Work to complete: Using the data below, gather each line that includes the word "overlook".

Data for this exercise:
___

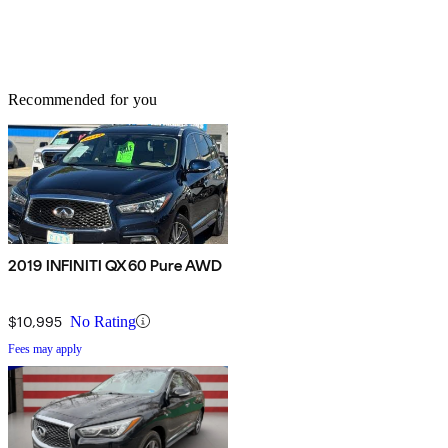
Recommended for you
2019 INFINITI QX60 Pure AWD
$10,995
No Rating
Fees may apply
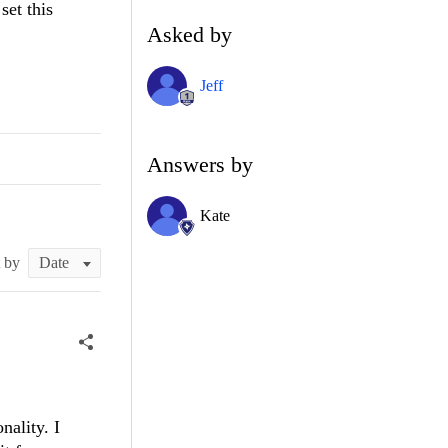
set this
Asked by
Jeff
Answers by
Kate
t by
nality. I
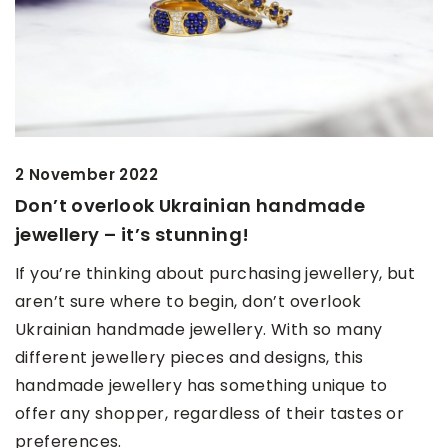
2 November 2022
Don’t overlook Ukrainian handmade
jewellery – it’s stunning!
If you’re thinking about purchasing jewellery, but
aren’t sure where to begin, don’t overlook
Ukrainian handmade jewellery. With so many
different jewellery pieces and designs, this
handmade jewellery has something unique to
offer any shopper, regardless of their tastes or
preferences.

___

Exercise result:
Don’t overlook Ukrainian handmade
aren’t sure where to begin, don’t overlook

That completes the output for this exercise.